##### PROVIDED MATERIAL

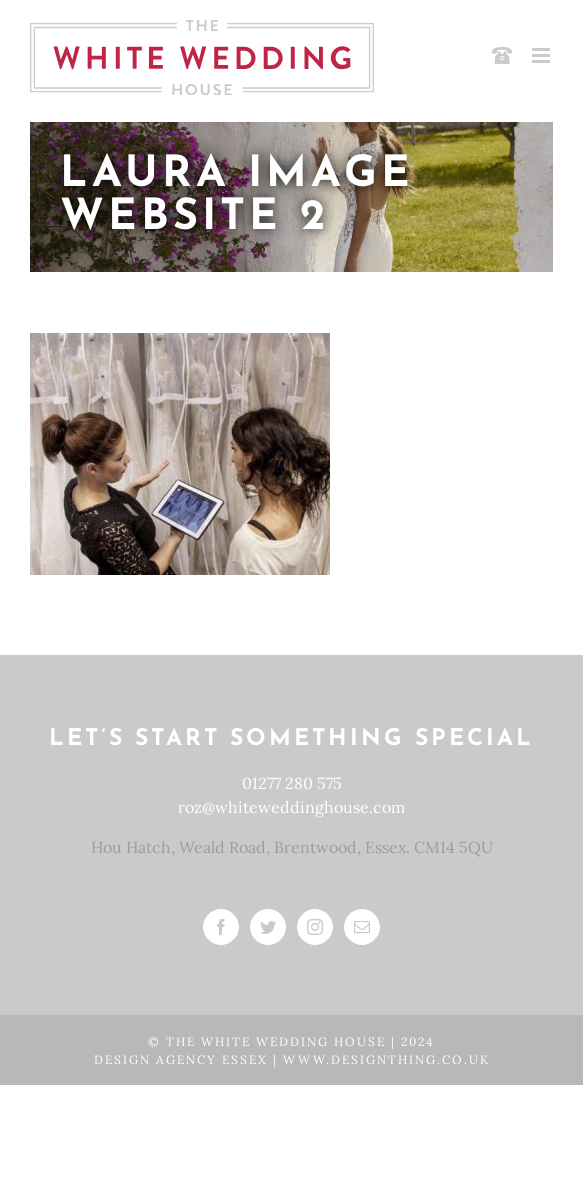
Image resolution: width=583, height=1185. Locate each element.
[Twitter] (268, 927)
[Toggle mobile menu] (542, 55)
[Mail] (362, 927)
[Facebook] (221, 927)
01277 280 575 (292, 783)
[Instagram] (315, 927)
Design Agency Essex (183, 1059)
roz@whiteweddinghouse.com (291, 807)
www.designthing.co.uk (386, 1059)
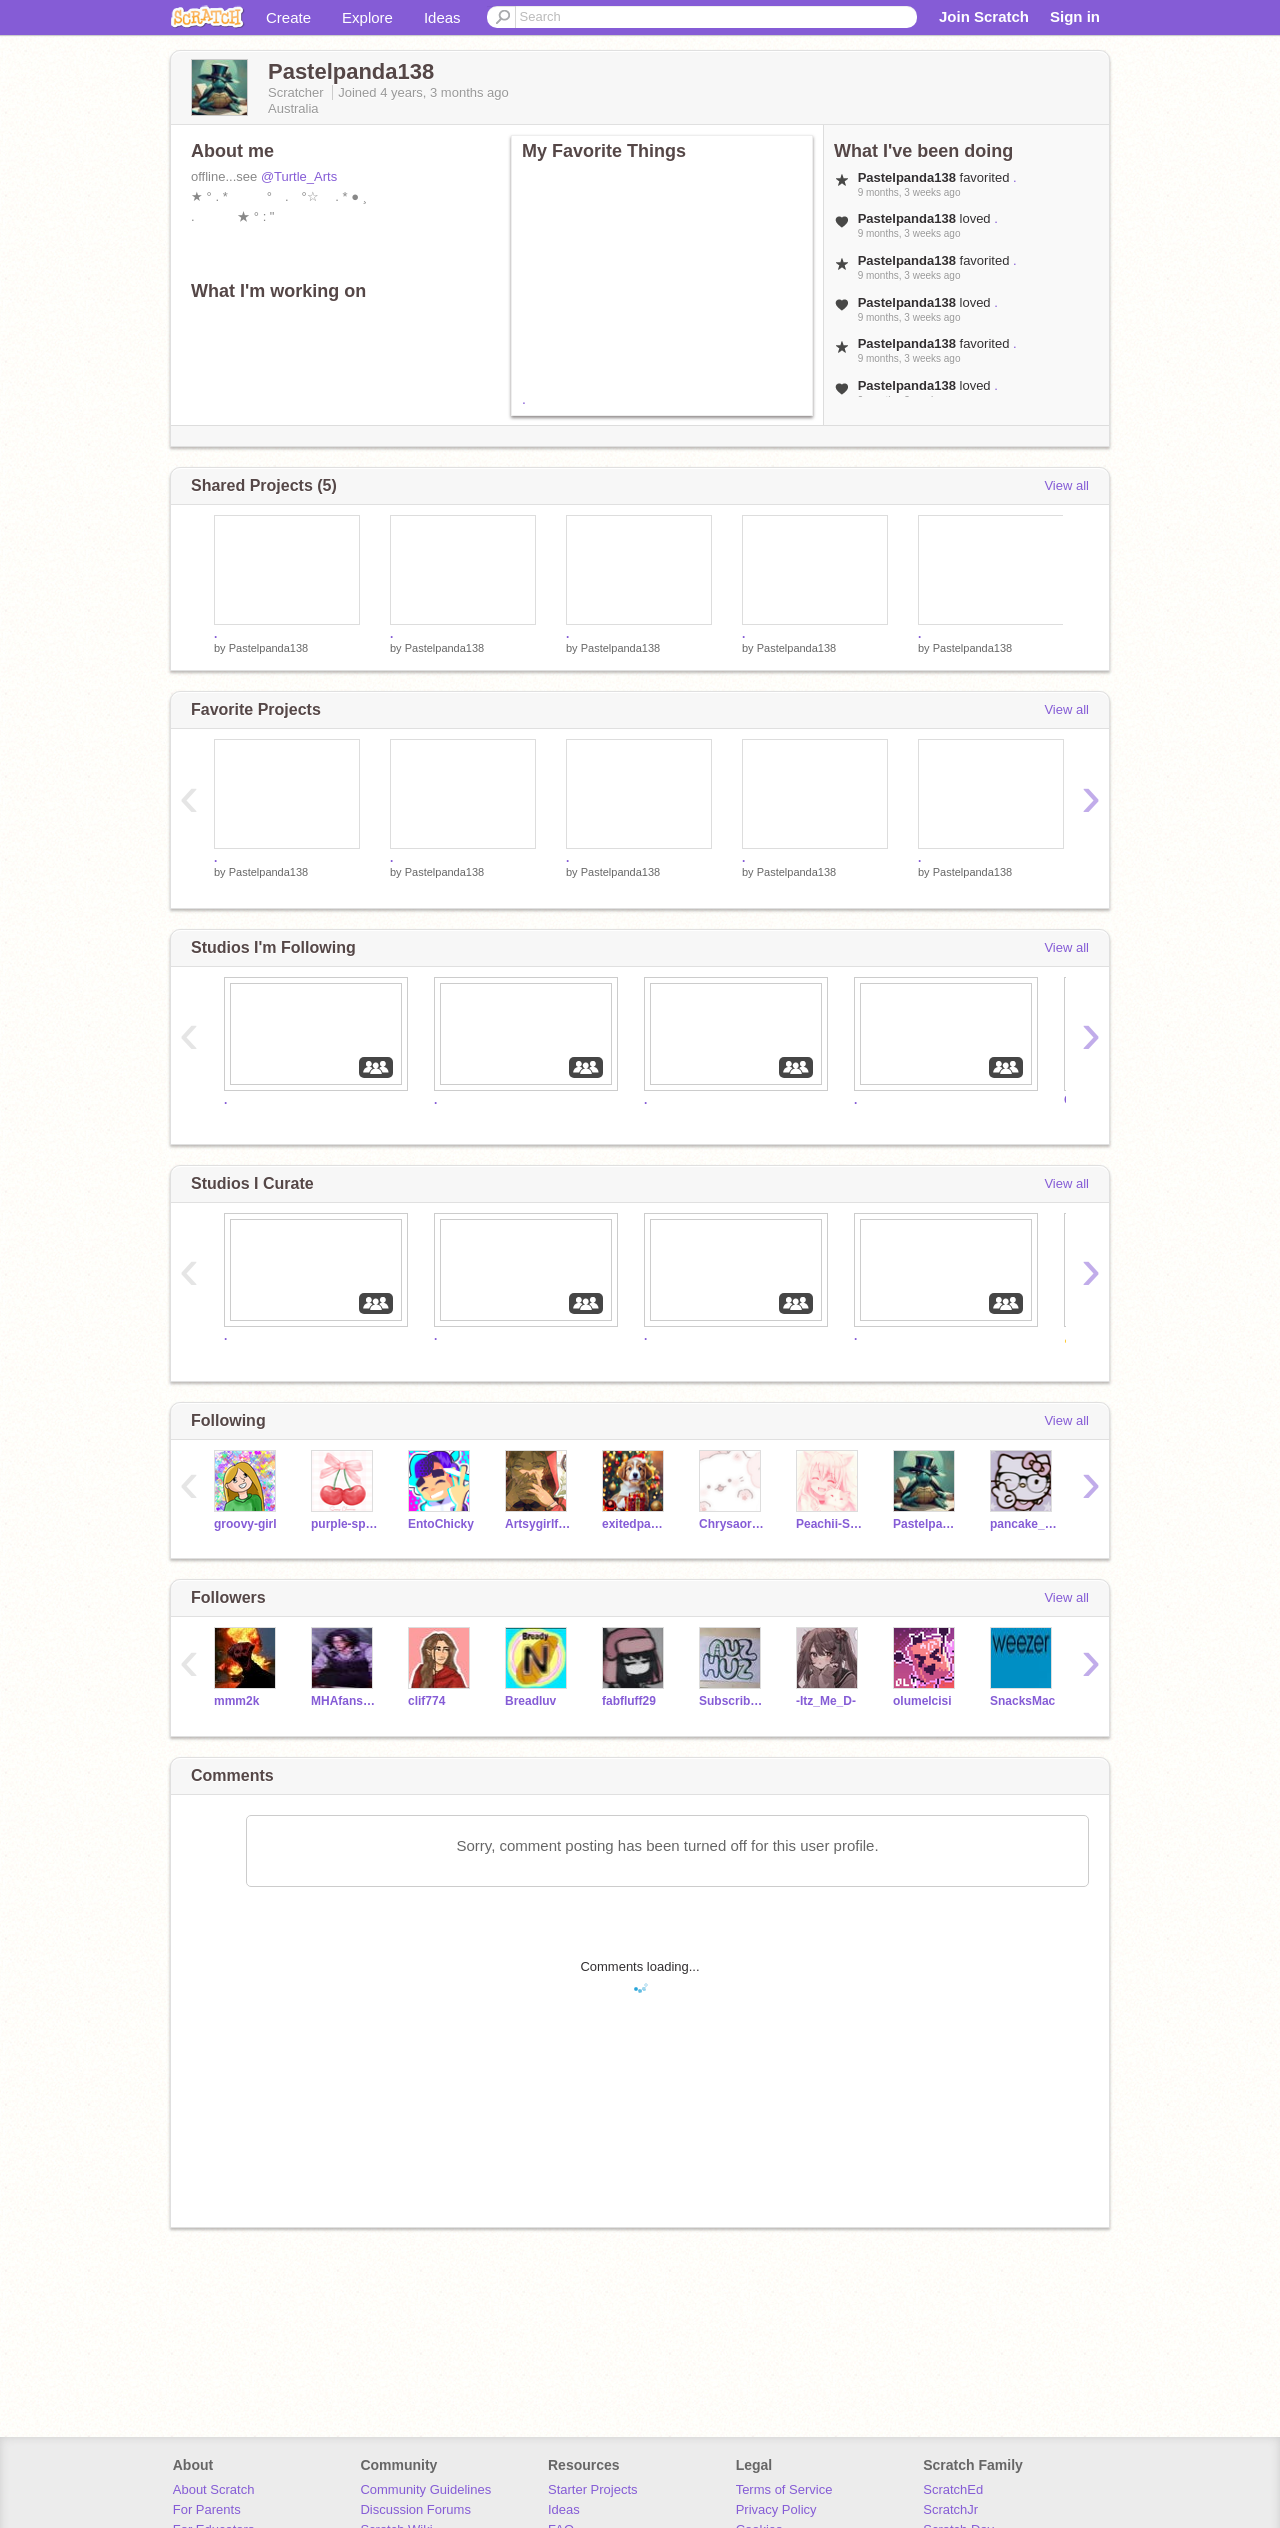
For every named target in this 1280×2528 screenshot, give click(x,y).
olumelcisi (922, 1701)
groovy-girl (245, 1524)
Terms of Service (784, 2489)
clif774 (426, 1701)
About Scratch (214, 2489)
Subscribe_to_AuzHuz (732, 1701)
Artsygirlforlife (538, 1524)
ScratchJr (950, 2509)
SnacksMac (1022, 1701)
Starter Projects (593, 2489)
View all (1066, 485)
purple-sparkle (344, 1524)
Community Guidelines (425, 2489)
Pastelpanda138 (269, 648)
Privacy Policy (776, 2509)
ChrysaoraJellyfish (732, 1524)
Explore (367, 17)
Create (288, 17)
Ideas (442, 17)
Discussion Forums (415, 2509)
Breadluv (530, 1701)
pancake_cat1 (1023, 1524)
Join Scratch (984, 16)
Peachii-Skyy (829, 1524)
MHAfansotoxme (344, 1701)
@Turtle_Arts (299, 176)
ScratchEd (953, 2489)
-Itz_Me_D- (826, 1701)
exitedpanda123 (635, 1524)
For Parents (207, 2509)
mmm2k (236, 1701)
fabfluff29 (629, 1701)
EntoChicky (441, 1524)
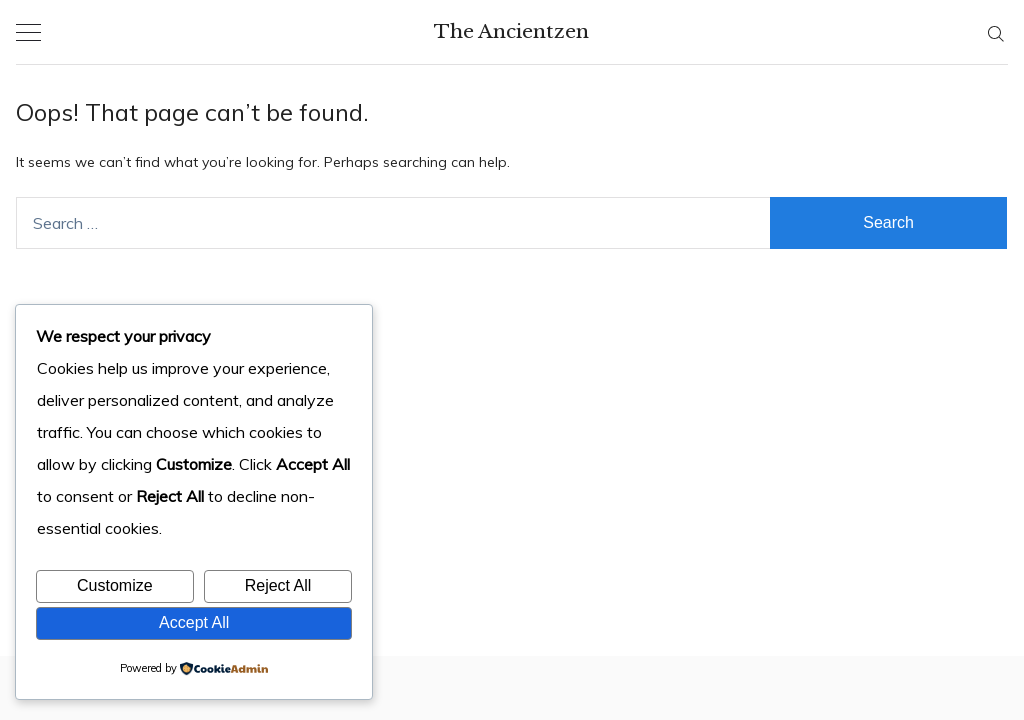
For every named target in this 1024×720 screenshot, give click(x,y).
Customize (115, 585)
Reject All (278, 585)
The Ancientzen (511, 31)
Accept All (194, 622)
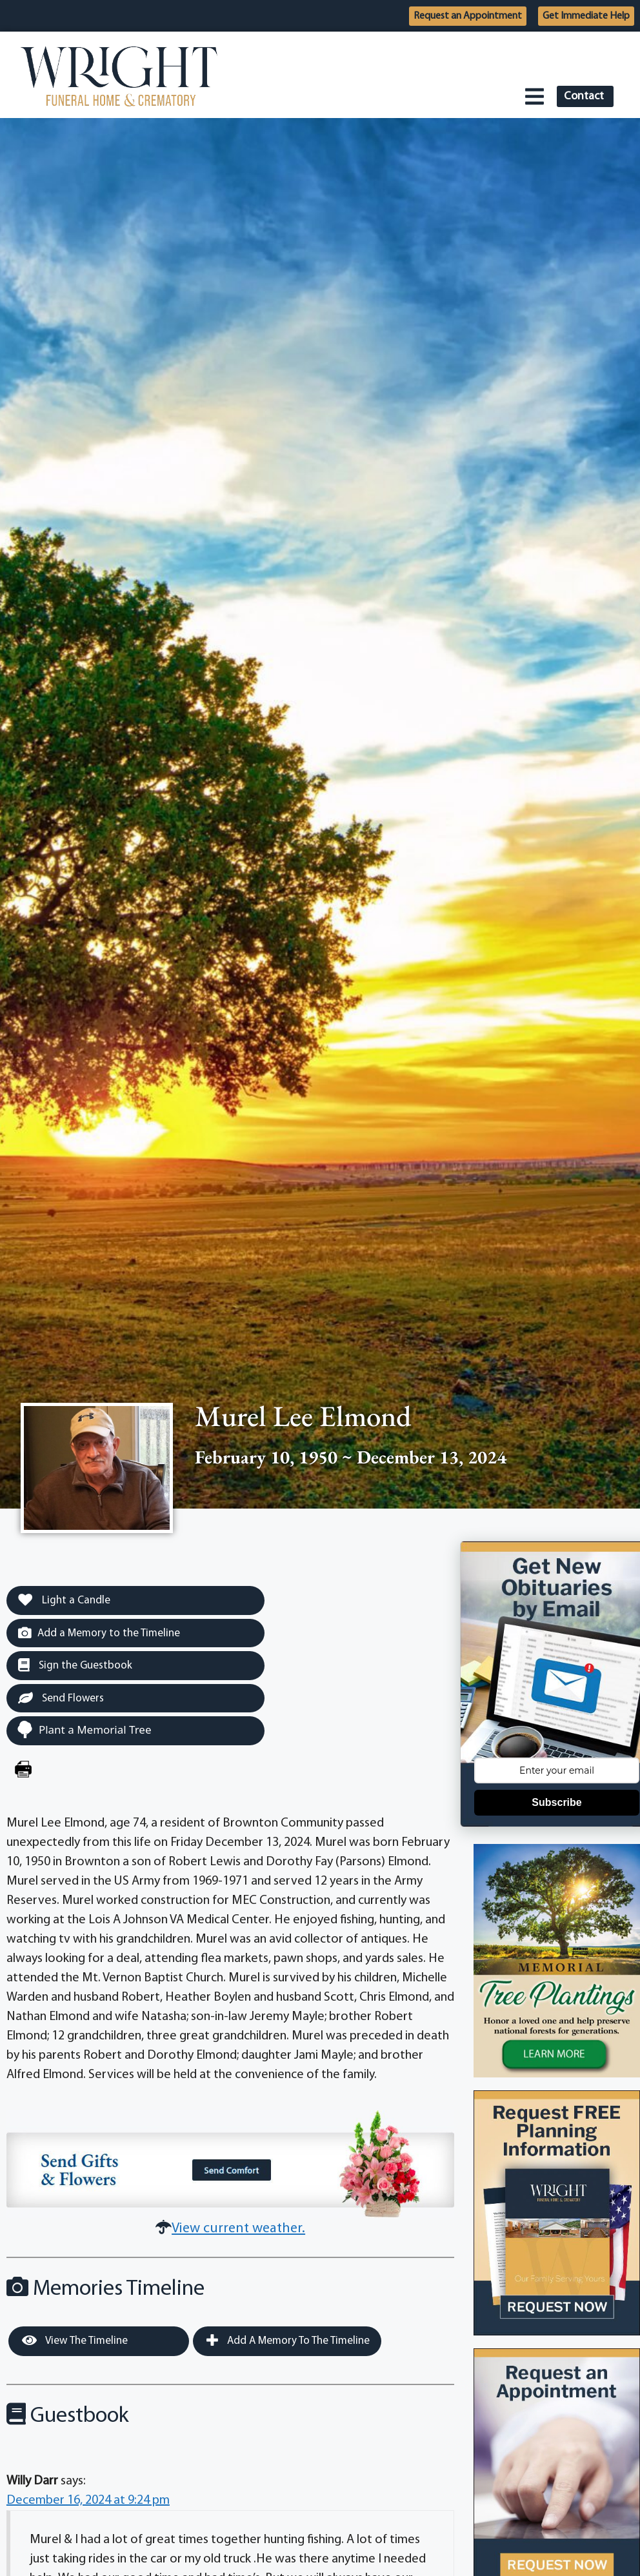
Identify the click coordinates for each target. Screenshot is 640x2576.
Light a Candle (64, 1600)
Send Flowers (61, 1698)
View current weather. (238, 2228)
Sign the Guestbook (75, 1665)
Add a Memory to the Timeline (99, 1633)
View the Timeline (75, 2340)
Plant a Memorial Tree (84, 1729)
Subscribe (556, 1802)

##########

→ **AIM OF THE TASK**: Copy task for the entries above: every line with the string "give".

→ **RESULT**:
For every named target in this 1280×2528 screenshot, give click(x,y).
For every named target in this 1024×720 screenshot, give click(x,y).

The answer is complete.